A Cipro quaranta sette anni e mezzo dopo

    Quanti ricordi! I compagni di scuola: Giorgio Ferrante, Luciano Mattioli, Antonio Asfour, Radimir, Fuli Ahmed Fuli, Giulio Cimato, Giorgio Ciccivelli, Adriano d’Andrea, Fekri, i fratelli Ferhard, Carlo Lista, Poniatowsky(?), Luciano Morabito, Vitttorio Settembre, Bensaia, Mario Perricone (che era mio vicino di casa), Alex Saturof, Mutafi, Roger Gilet, Cohen, Antonio Arena, Mario Mancini, Lionello. Ci ricordammo anche dei maltrattamenti sadici di alcuni insegnati. Ma anche le belle giornate che passammo ad esplorare i dintorni delle Piramidi.

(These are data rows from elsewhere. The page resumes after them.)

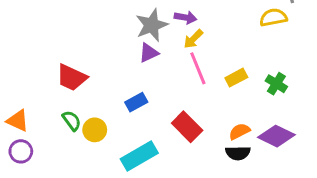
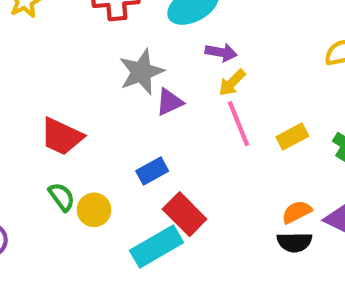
gray star: (152, 25) -> (141, 72), moved
red rectangle: (187, 127) -> (185, 214), moved

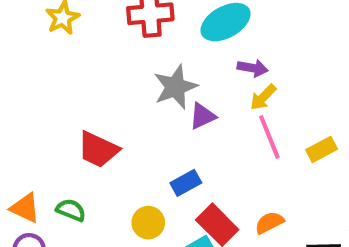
green semicircle: (62, 197) -> (71, 210), moved, turned -32
yellow circle: (94, 210) -> (148, 223), moved
orange semicircle: (297, 212) -> (269, 223), moved

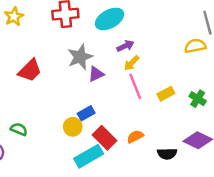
purple arrow: (253, 68) -> (125, 46), turned -35
red trapezoid: (98, 149) -> (30, 70), moved, turned -70
yellow circle: (148, 223) -> (73, 127), moved

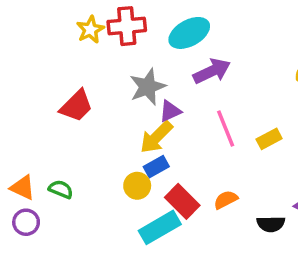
yellow star: (14, 17) -> (90, 30), moved
purple arrow: (125, 46) -> (212, 71), size x1.5
yellow arrow: (132, 63) -> (156, 137), moved, size x1.5

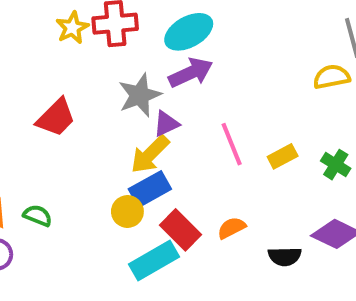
purple arrow: (212, 71) -> (191, 73), moved
blue rectangle: (156, 167) -> (150, 189), size x1.4

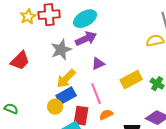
purple triangle: (166, 124) -> (98, 64), moved
pink line: (232, 144) -> (96, 94), moved
yellow rectangle: (283, 156) -> (131, 80), size x1.5
red rectangle: (181, 230) -> (81, 116), turned 54

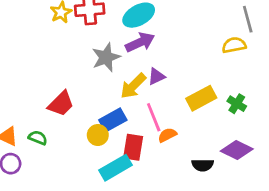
red trapezoid: (20, 61) -> (61, 104), moved
yellow arrow: (66, 79) -> (133, 86), moved
orange semicircle: (106, 115) -> (167, 135), moved

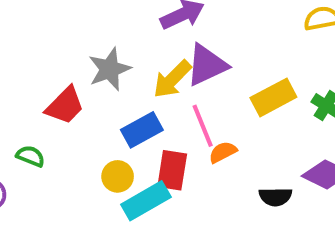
gray star: (106, 57) -> (109, 69), moved
purple triangle: (156, 76) -> (207, 65), size x1.6
yellow circle: (98, 135) -> (118, 176), moved

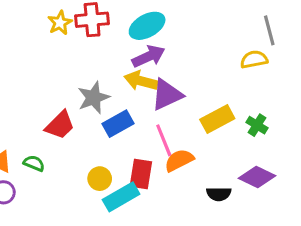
yellow arrow: (172, 79) -> (141, 81), moved, turned 60
blue rectangle: (142, 130) -> (118, 124), moved
orange semicircle: (223, 152) -> (179, 160), size x1.4

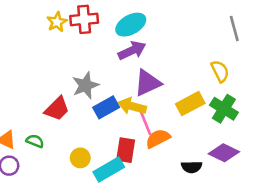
yellow semicircle: (254, 59) -> (220, 71), moved, turned 75
yellow arrow: (141, 81) -> (132, 106), moved
green cross: (257, 125) -> (224, 109), size x1.5
yellow circle: (100, 179) -> (80, 158), moved

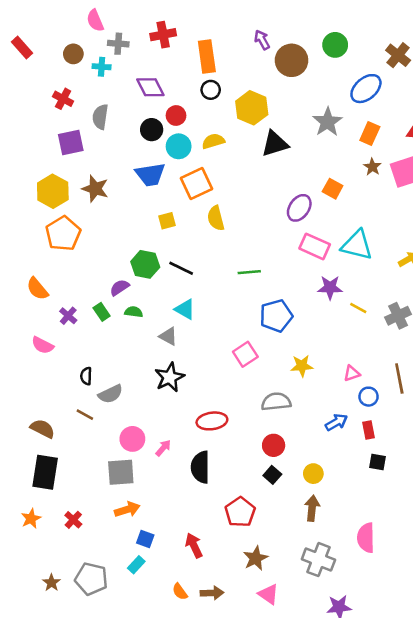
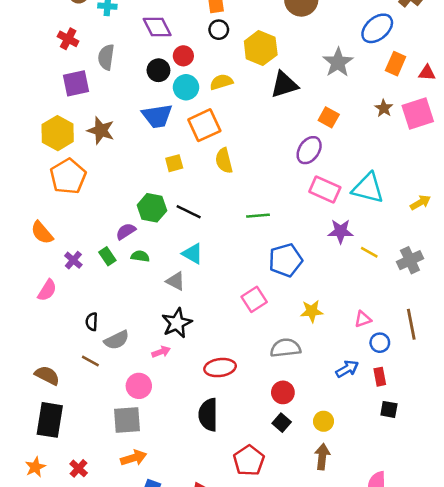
orange rectangle: (370, 133) -> (396, 64), moved
orange square: (333, 189) -> (329, 117), moved
pink semicircle: (43, 345) -> (47, 290), turned -85
pink arrow: (163, 448) -> (161, 352), moved, turned 30

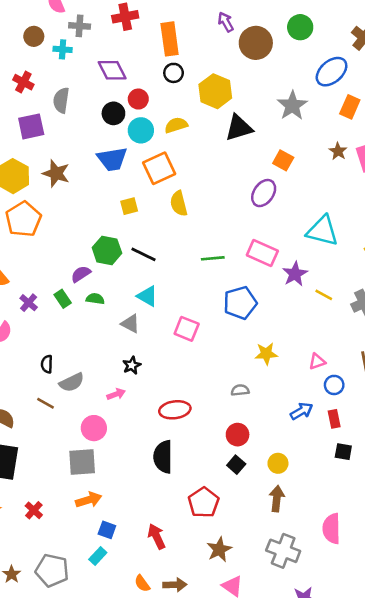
pink rectangle: (325, 189) -> (262, 253), moved
purple star: (341, 231) -> (295, 274), turned -30
pink square: (254, 299) -> (187, 329), moved, turned -35
black star: (177, 323) -> (132, 365), size x0.6
gray semicircle: (286, 348) -> (240, 390), size x0.6

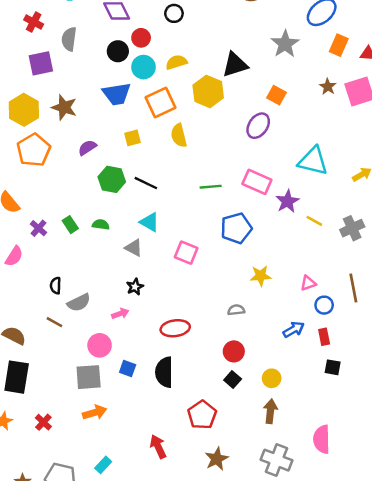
yellow hexagon: (215, 91) -> (208, 92), moved
purple semicircle: (81, 274) -> (87, 148), moved
blue square: (107, 530) -> (128, 369), moved

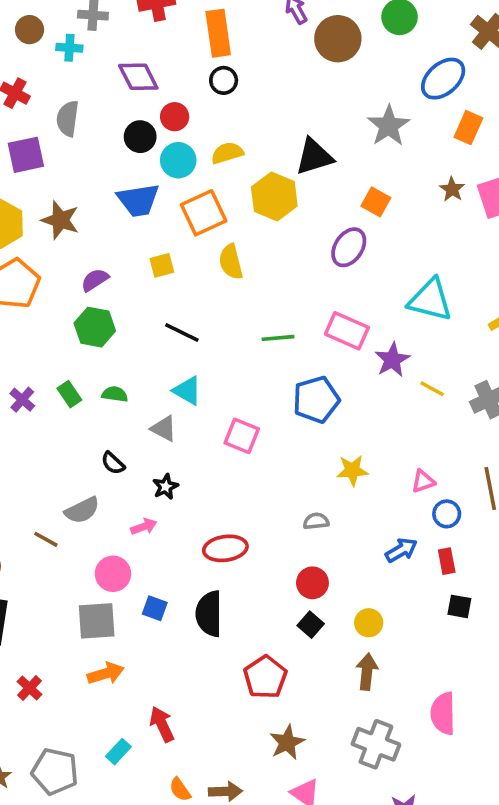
green hexagon: (112, 179) -> (95, 327), moved
black semicircle: (56, 286) -> (113, 463), moved, turned -49
red arrow: (158, 447) -> (162, 724), moved

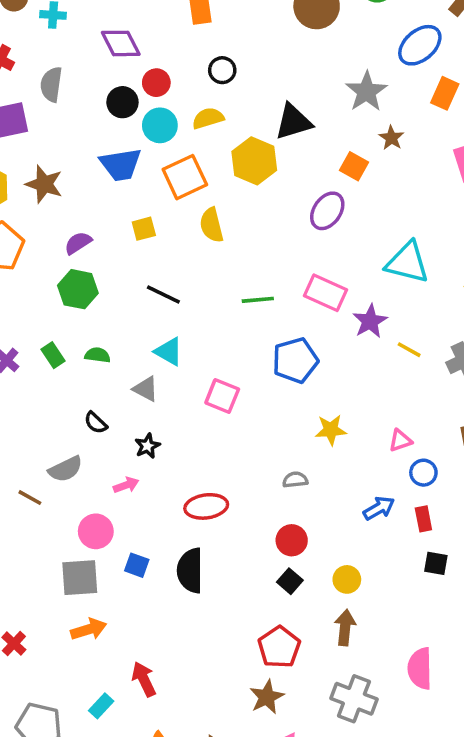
black circle: (224, 80) -> (222, 70), moved
brown star: (452, 189) -> (391, 138), moved
red pentagon: (265, 677) -> (279, 647), moved

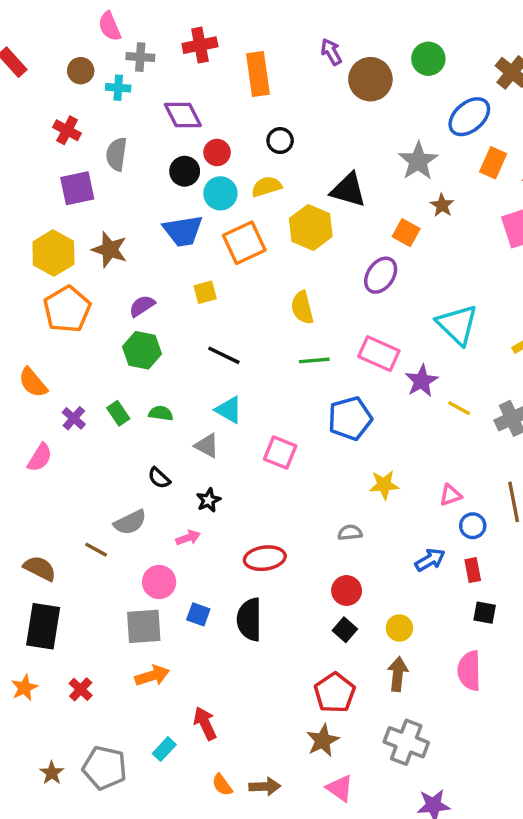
black triangle: (293, 122) -> (348, 190), turned 33
yellow semicircle: (212, 225) -> (302, 308), moved
cyan triangle: (407, 262) -> (457, 325), turned 30
pink semicircle: (420, 668) -> (469, 671), moved

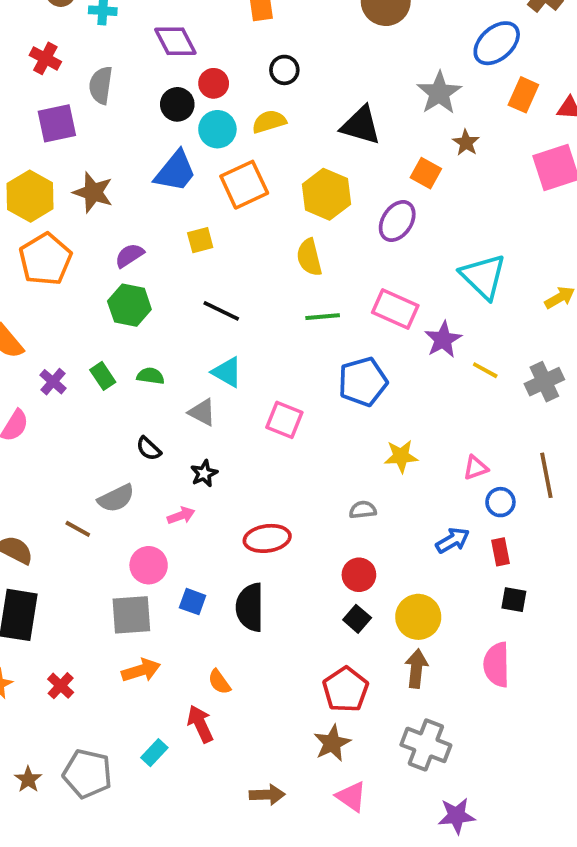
yellow hexagon: (311, 227) -> (326, 194), moved
blue trapezoid: (183, 231) -> (175, 171), turned -42
yellow circle: (399, 628) -> (418, 617), size x1.5
orange semicircle: (222, 785) -> (219, 682), moved

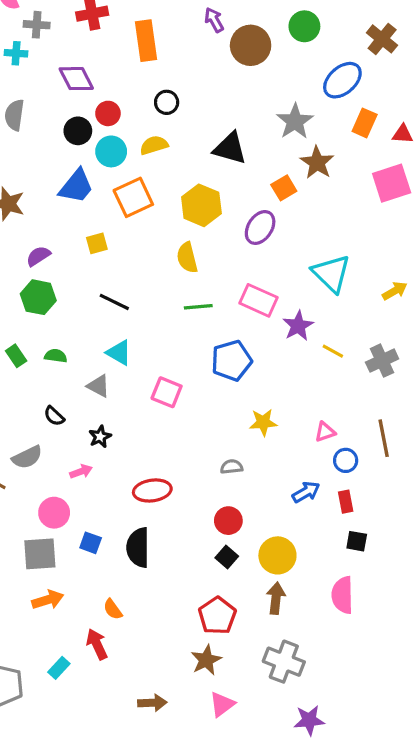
brown star: (466, 143) -> (317, 163), size x1.5
orange square: (426, 173) -> (284, 188), turned 30
pink triangle: (351, 797) -> (222, 704), turned 48

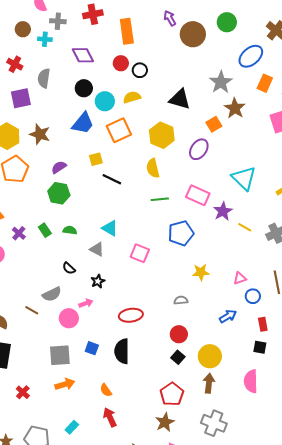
red circle: (108, 113) -> (121, 63), moved
black line: (114, 302) -> (112, 179), moved
red rectangle: (346, 502) -> (263, 324), moved
pink circle: (54, 513) -> (69, 318), moved
red arrow: (97, 644) -> (110, 417), moved

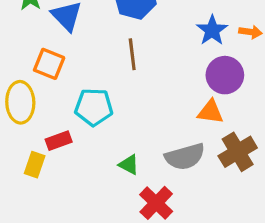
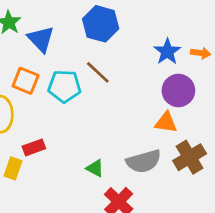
brown line: (132, 54) -> (98, 72), turned -40
cyan pentagon: (94, 107) -> (64, 86), moved

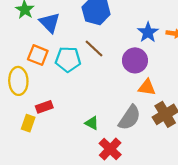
purple circle: (178, 90) -> (135, 60), moved
gray semicircle: (144, 161) -> (130, 118), turned -40

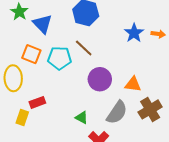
purple circle: (135, 60) -> (100, 79), moved

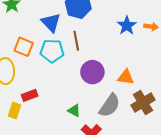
blue triangle: (42, 24) -> (51, 23), moved
brown line: (84, 48) -> (76, 41), turned 36

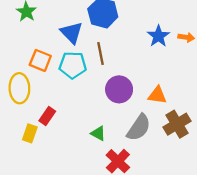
red rectangle: (30, 95) -> (47, 116), turned -35

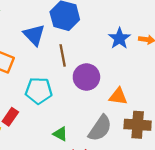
cyan pentagon: (73, 65) -> (39, 91), moved
purple circle: (119, 89) -> (86, 77), moved
brown cross: (177, 124) -> (138, 125), turned 35

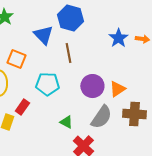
purple circle: (86, 77) -> (92, 86), moved
orange triangle: (118, 96) -> (117, 89), turned -42

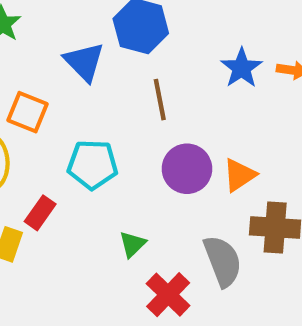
brown line: (68, 53) -> (160, 100), moved
gray semicircle: (101, 117) -> (223, 261), moved, turned -55
green triangle: (66, 122) -> (132, 244), turned 48

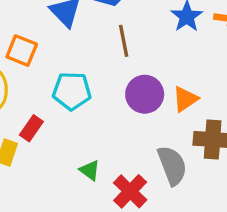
green triangle: (132, 244) -> (90, 170), moved, turned -40

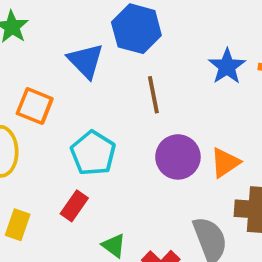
cyan pentagon: (72, 91) -> (93, 153), turned 30
red rectangle: (31, 128) -> (74, 206), moved

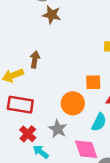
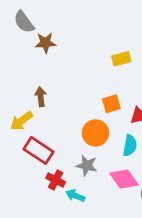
red rectangle: (20, 105) -> (39, 150), turned 40

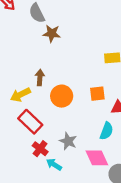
orange circle: (95, 133) -> (62, 96), moved

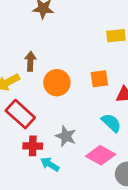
cyan semicircle: (107, 131) -> (111, 123), turned -66
red cross: (40, 149) -> (33, 146), turned -35
pink diamond: (97, 158) -> (101, 155), turned -35

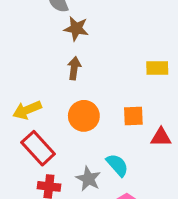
brown arrow: (30, 61) -> (74, 68), moved
cyan semicircle: (111, 123) -> (117, 165), moved

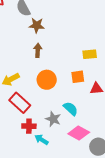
yellow rectangle: (157, 68) -> (90, 54), moved

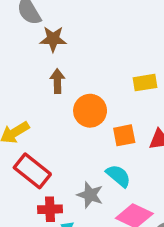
orange square: (78, 77) -> (124, 135), moved
orange circle: (47, 80) -> (90, 111), moved

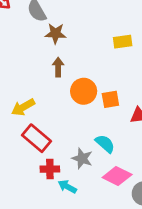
yellow rectangle: (145, 83) -> (123, 42), moved
orange square: (124, 135) -> (110, 99), moved

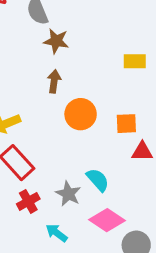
orange square: (110, 99) -> (126, 124), moved
red cross: (50, 169) -> (28, 201), turned -36
cyan arrow: (67, 187) -> (57, 233), moved

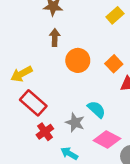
yellow rectangle: (135, 61) -> (115, 15), turned -35
orange square: (126, 124) -> (114, 64), turned -35

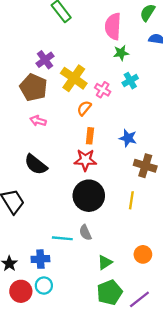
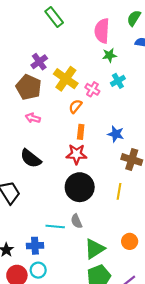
green triangle: (105, 262) -> (95, 249), size x1.5

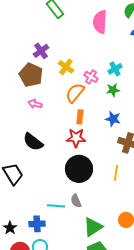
green star: (109, 55) -> (113, 90), moved
yellow cross: (66, 79) -> (66, 67), size x0.7
orange semicircle: (75, 106) -> (75, 93), size x1.5

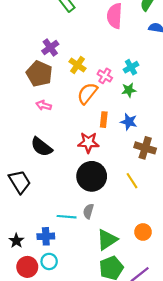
orange rectangle: (80, 117) -> (104, 120), moved
yellow line: (116, 173) -> (132, 181), turned -42
gray semicircle: (76, 201) -> (88, 211), turned 40

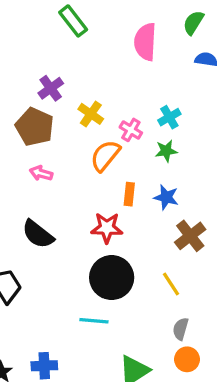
brown cross: (145, 148) -> (190, 236), turned 35
gray semicircle: (88, 211) -> (181, 329), moved
cyan line: (67, 217) -> (94, 321), moved

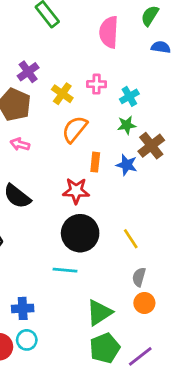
pink cross: (131, 130) -> (97, 84), moved, turned -30
brown cross: (190, 236) -> (151, 146), moved

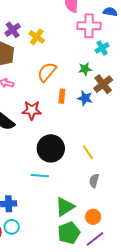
pink cross: (97, 84) -> (89, 26), moved, size x1.6
yellow cross: (62, 94) -> (37, 37), moved
cyan cross: (129, 96) -> (102, 48), moved
red star: (76, 191) -> (32, 110), moved
orange circle: (144, 303) -> (93, 217), moved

    Una volta eravamo in quattro. Come ogni Domenica, dopo la messa a scuola, avevamo affittato delle biciclette accanto al circolo San Marco di Shubra, e andammo, come spesso, alle Piramidi. Circolavamo negli scavi accanto alla piramide di Cheope. Entrai in una capanna di terra seguito da un amico col quale avevamo deciso di fare uno scherzo agli altri due. C’erano due pareti con un finestrino per parte. Andai a destra, poi cambiai decisione e svoltai per andare a sinistra. Il mio amico continuò a destra e sparì in un fosso buio. Spaventati non sapevamo cosa fare per tirarlo fuori, il fosso era profondo qualche metro. Pensammo di legare le cravatte e le cinture per farne una corda; ma non bastava. Uno di noi scese e lo aiutò spingendolo su. Lui uscì arrampicandosi alle pareti. Mamma che paura!

    Ed ora la scoperta dell’associazione AIDE. Che emozione.